No bairro da ortografia os meninos encontraram uma dama de origem grega, que tomava conta de tudo.
– Bom dia, minha senhora! – disse Quindim fazendo uma saudação de cabeça muito desajeitada. – Trago aqui sobre o meu lombo dois meninos e uma boneca, que desejam conhecer a vida deste bairro.
– Às ordens! – exclamou a grega. – Desçam e venham ver como lido com letras, na formação das palavras.
(…)
Narizinho teve a idéia de inquirir por que motivo ela se chamava Ortografia.
– Meu nome é grego e formado de duas palavras gregas _ Orthos e Graphia. Orthos quer dizer “correta” e Graphia quer dizer “escrita”. Sou, portanto, a Escrita Correta, ou a que ensina a escrever corretamente.
(…)
Em seguida, falou de sua vida ali.
– Antigamente o sistema de escrever as palavras era o Sistema Etimológico, o qual mandava escrevê-las de acordo com a origem. Isso trazia muitas dificuldades. Por esse sistema, a palavra Cisma, por exemplo, escrevia-se Scisma, com uma letra inútil, mas justificada pela origem. Ditongo escrevia-se Diphtongo. De modo que havia uma enorme trabalheira entre os homens para decorar a forma correta das palavras.
(Monteiro Lobato. Emília no país da gramática)
O trecho acima foi extraído de Emília no país da gramática, obra de Monteiro Lobato escrita em 1934. O livro evidenciava as discussões sobre ortografia que culminaram com o acordo ortográfico de 1938. Através da personagem Emília, o escritor, entusiasta da ortografia simplificada, pregou o fim das consoantes e vogais desnecessárias na escrita. Em muitos trechos desta obra direcionada ao público infantil, Lobato fez referências à história da ortografia portuguesa. Inspirada na obra lobatiana. na gramática histórica do professor Ismael Coutinho e nos estudos apresentados pelo professor Manoel Pinto Ribeiro, escrevo um pouco dessa história aqui no Conversa de Português.

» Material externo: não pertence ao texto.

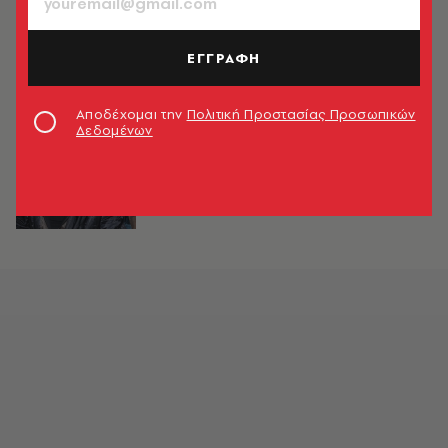
Σασμός: Νέος έρωτας για Αργυρώ -
Ο ηθοποιός που μπαίνει στη σειρά
ΕΓΓΡΑΦΗ
Χαρά Βαμβακούλα
Αποδέχομαι την
Πολιτική Προστασίας Προσωπικών
Δεδομένων
TV & MEDIA
Σασμός: Ο Αργύρης Πανταζάρας
μπαίνει στη σειρά - Ο ρόλος του
Χαρά Βαμβακούλα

O período compreendido entre o século XII (quando surgiram os primeiros documentos em língua portuguesa) e o início do século XVI é chamado pelos estudiosos de período fonético. Isso significa que, naquele período , havia uma tendência de aproximação entre o som da palavra e a escrita. Como não havia sistematização para a escrita, havia muita incoerência. Por exemplo: a letra h era usada até para substituir a letra i (sabha = sabia), uma mesma palavra podia aparecer com ou sem o h (homem /omem).
O segundo período foi chamado de pseudoetimológico, devido às tentativas, no Renascimento, de imitar a grafia latina e grega nas palavras portuguesas. Muitos estudos foram feitos sobre as línguas clássicas e surgiu uma ortografia portuguesa que desconsiderava a evolução natural da língua. Do latim, foram aproveitadas as consoantes duplas, que sumiram no português moderno, mas continuam presentes em alguns nomes comerciais e outros nomes: Jornal do Commercio, Anna.
Em 1931 adotamos a ortografia simplificada, proposta pelo filólogo português Gonçalves Viana, cujo trabalho Ortografia Nacional fora aprovado em 1911 em Portugal. A Constituição brasileira de 1934, no entanto, rejeitou o projeto do estudioso. Em 1943, houve um novo acordo ortográfico luso-brasileiro. Em 1945, houve nova reunião entre estudiosos dos dois países; em meio às divergências de pensamento, o Brasil continuou usando as normas de 1943 e Portugal, as de 1945. Esta é a razão pela qual a língua portuguesa tinha duas ortografias oficiais, até 1 de janeiro de 2009. Em 1971, houve nova reforma ortográfica, mas apenas em terras brasileiras.